Le fonctionnement de la SARA décortiqué
Les auteurs de ce rapport de 44 pages rappellent que la SARA détient un triple monopole, à savoir l’importation des produits pétroliers, bruts, finis ou semi-finis, le stockage et le raffinage sur les Antilles et la Guyane. Ces activités lui assurent une rémunération garantie de 23 millions d’euros chaque année, et ce depuis 2014.
Les inspecteurs des finances déplorent que les services de l’Etat, et singulièrement les Préfectures, ne soient plus en mesure de contrôler la grille de fixation des prix proposée chaque mois par la SARA. Ils demandent que cette compétence soit transférée à la CRE, la commission de régulation de l’Energie.
Le raffinage, principal facteur du surcoût
De fait, la plus petite raffinerie au monde coûte cher aux automobilistes antillo-guyanais. L’outil de production est ancien et sous-dimensionné, à tel point que la SARA importe aujourd’hui davantage qu’elle ne produit. Les rapporteurs soulignent que la suppression du raffinage permettrait de diminuer le prix du litre de sans-plomb de 14 à 18 centimes. Mais il faudrait alors licencier ou requalifier 112 emplois sur les 336 que compte la SARA.

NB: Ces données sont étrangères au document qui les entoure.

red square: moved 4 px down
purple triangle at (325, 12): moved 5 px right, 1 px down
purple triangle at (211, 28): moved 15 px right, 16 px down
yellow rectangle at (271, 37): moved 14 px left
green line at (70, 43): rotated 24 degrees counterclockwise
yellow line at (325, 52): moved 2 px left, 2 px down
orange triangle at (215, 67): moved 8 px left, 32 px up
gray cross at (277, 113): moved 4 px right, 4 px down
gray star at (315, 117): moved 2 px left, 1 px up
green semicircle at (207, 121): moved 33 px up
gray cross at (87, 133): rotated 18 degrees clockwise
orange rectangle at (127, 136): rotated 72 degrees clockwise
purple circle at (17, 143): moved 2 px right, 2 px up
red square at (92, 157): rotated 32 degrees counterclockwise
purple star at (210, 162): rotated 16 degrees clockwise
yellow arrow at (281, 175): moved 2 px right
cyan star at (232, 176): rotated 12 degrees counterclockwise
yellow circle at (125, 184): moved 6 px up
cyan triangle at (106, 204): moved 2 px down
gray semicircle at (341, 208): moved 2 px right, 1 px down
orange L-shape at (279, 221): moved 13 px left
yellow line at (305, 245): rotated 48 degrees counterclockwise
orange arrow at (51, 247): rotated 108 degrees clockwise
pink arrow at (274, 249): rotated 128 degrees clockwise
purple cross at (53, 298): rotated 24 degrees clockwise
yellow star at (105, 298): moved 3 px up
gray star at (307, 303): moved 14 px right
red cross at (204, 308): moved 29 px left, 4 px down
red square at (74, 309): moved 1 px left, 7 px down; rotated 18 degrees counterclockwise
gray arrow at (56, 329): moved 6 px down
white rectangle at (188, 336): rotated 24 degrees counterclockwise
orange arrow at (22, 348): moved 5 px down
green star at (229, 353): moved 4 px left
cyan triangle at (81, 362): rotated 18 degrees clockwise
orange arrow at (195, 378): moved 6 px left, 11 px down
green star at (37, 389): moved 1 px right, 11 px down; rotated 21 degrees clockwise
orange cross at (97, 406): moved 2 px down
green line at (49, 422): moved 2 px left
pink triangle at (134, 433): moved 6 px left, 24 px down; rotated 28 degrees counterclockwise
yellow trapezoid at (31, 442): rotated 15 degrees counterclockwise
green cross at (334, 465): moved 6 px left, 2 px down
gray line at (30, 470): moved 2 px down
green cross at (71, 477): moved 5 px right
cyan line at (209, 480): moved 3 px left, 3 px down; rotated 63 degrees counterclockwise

Or ce qui n’est qu’une hypothèse dans ce rapport pourrait devenir réalité d’ici à quelques années. En 2035, la vente de véhicules à moteur thermique sera interdite en Europe. Conséquence, tous les acteurs de la filière vont être contraints d’évoluer sous peine de disparaître.

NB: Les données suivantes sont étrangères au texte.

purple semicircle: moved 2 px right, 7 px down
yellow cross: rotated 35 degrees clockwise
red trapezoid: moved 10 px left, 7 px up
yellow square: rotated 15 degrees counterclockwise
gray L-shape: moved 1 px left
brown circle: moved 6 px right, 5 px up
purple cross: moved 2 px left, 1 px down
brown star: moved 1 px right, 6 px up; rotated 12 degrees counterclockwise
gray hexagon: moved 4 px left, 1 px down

Victorin Lurel, sénateur de la Guadeloupe a réagi à la publication du rapport.
Il confirme en premier lieu le bienfondé et l’efficacité des décrets et arrêtés de méthode que j’avais publié contre vents et marées en 2013 et 2014 pour renforcer la transparence des prix, restreindre les marges, contrôler l’activité du secteur et lutter contre l’exorbitance des prix des carburants outre-mer. Une série de textes réglementaires qui aura permis de contenir la flambée des prix, objectiver leur montant et réduire de 10 millions d’euros chaque année les marges de la raffinerie SARA.
Victorin Lurel, sénateur de Guadeloupe
Compte tenu de l’importance de cette problématique pour le quotidien des populations antillo-guyanaises, le sénateur a d'ailleurs sollicité, auprès du préfet de Guadeloupe, l’organisation d’une réunion de travail pour évoquer les suites qui seront données à ces propositions.

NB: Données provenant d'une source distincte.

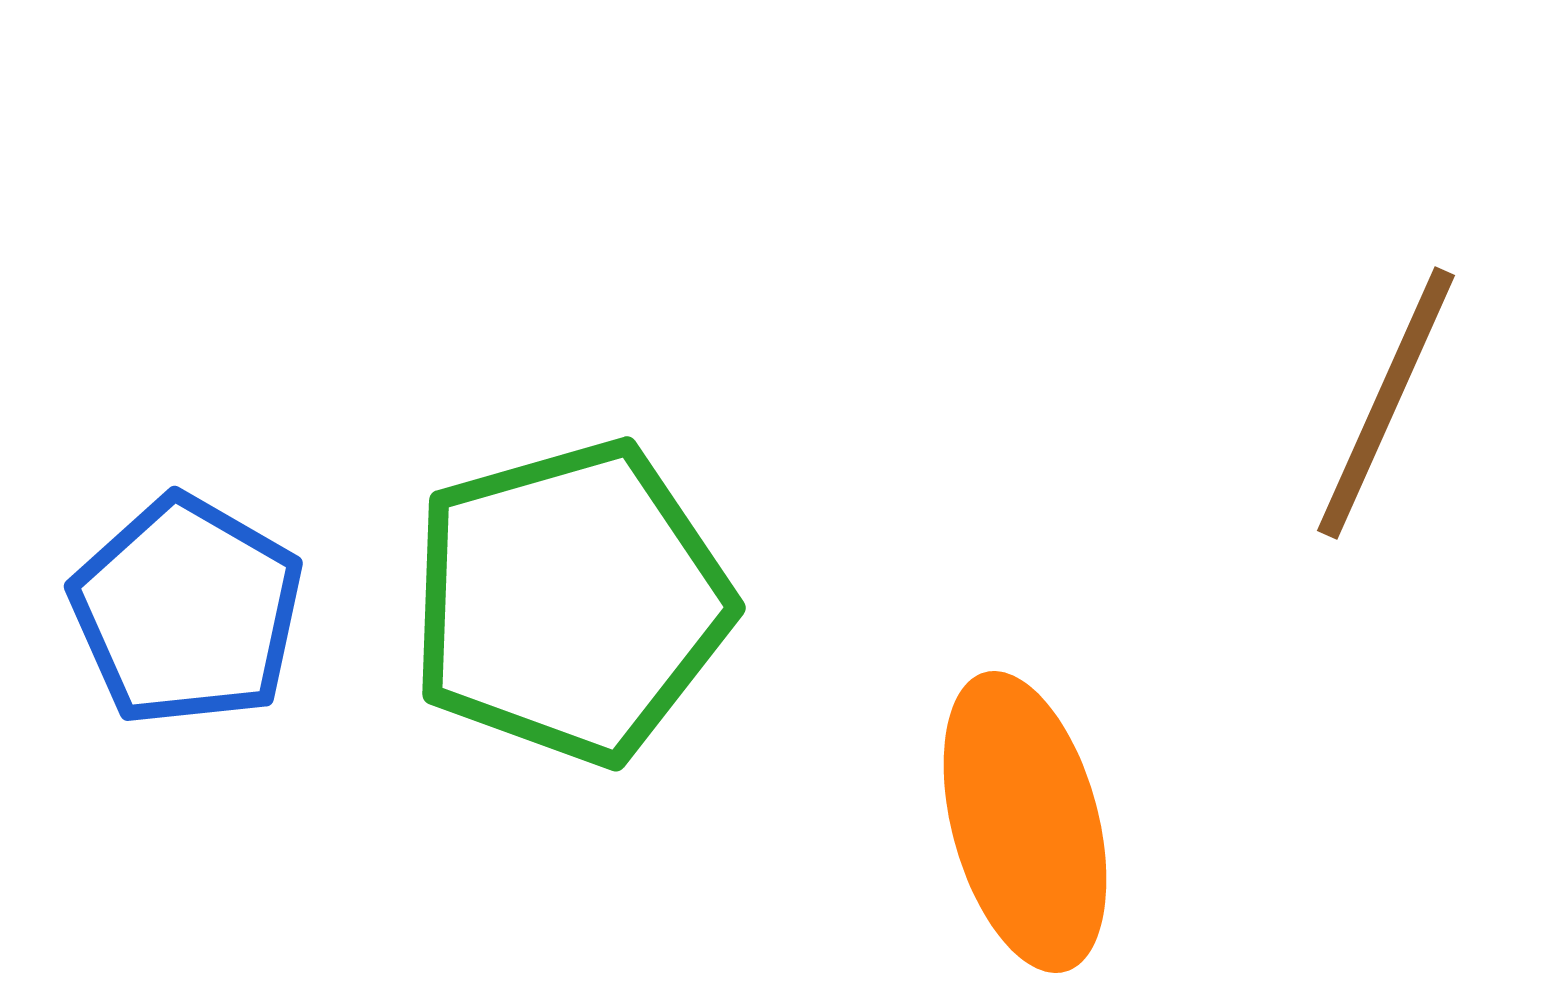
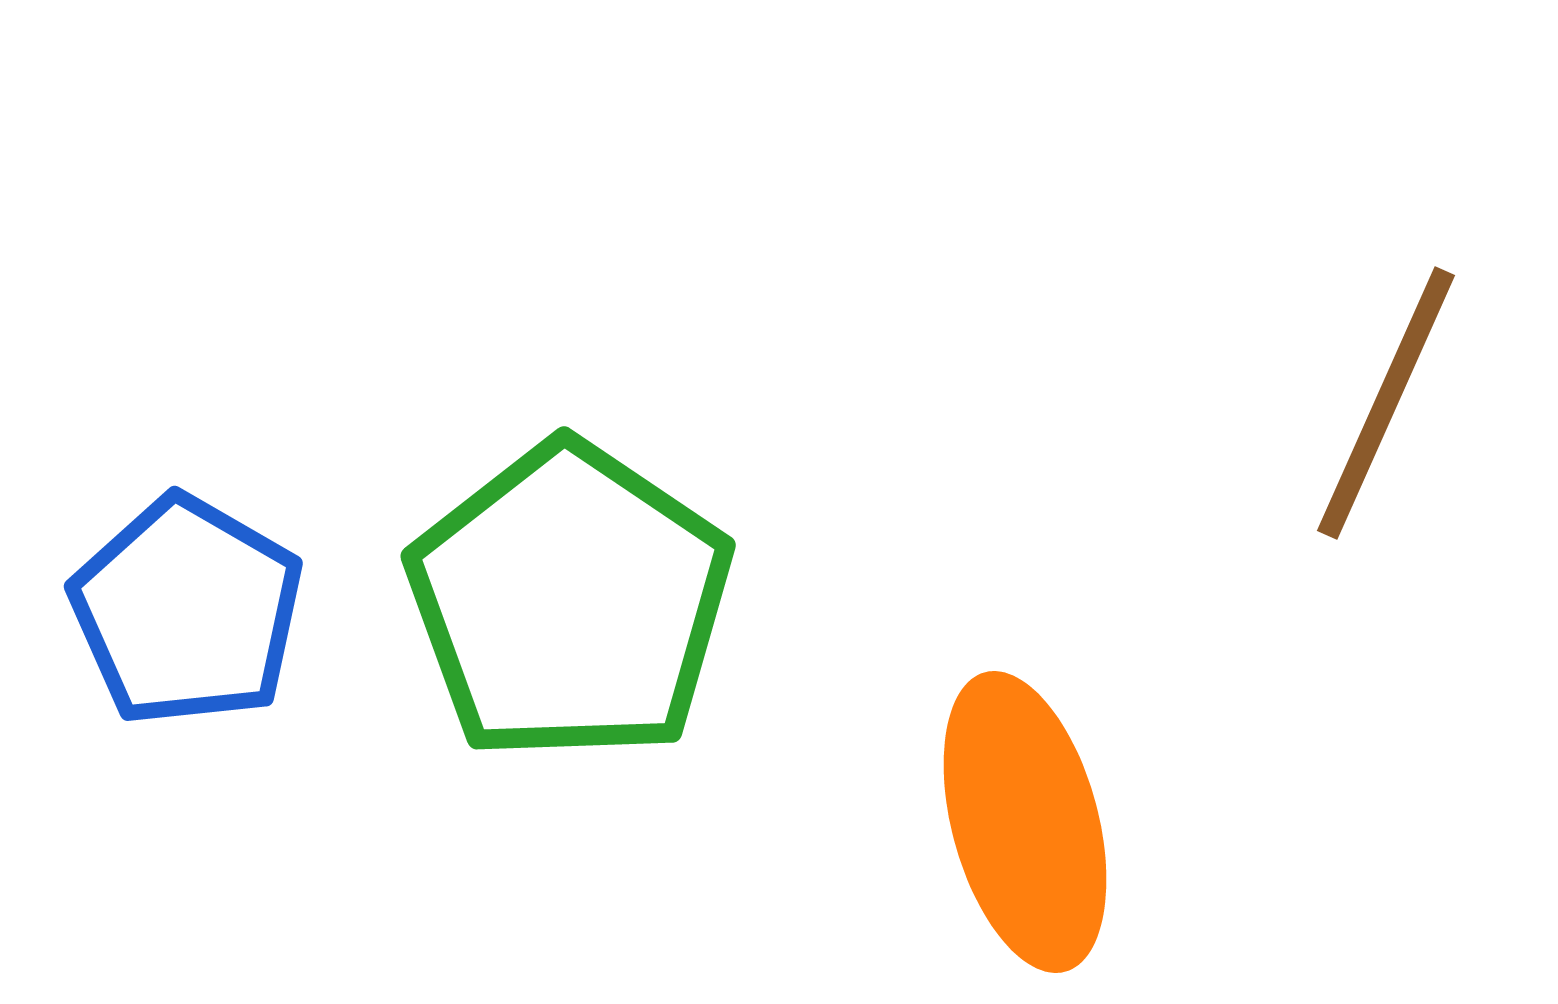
green pentagon: rotated 22 degrees counterclockwise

Je retiens de nombreuses propositions – formulées personnellement de longue date – pour, d’une part, améliorer le contrôle de l’application des textes et, d’autre part, parfaire les dispositifs visant à favoriser l’entrée de nouveaux acteurs, à renforcer la transparence sur les comptes et donc les marges, à transférer la régulation de la SARA à la Commission de Régulation de l’Energie et à clarifier les grilles de fixation des prix.
Victorin Lurel, sénateur de Guadeloupe
Sollicités, les services de l'Etat n'ont pas souhaité s'exprimer pour l'instant sur ce dossier.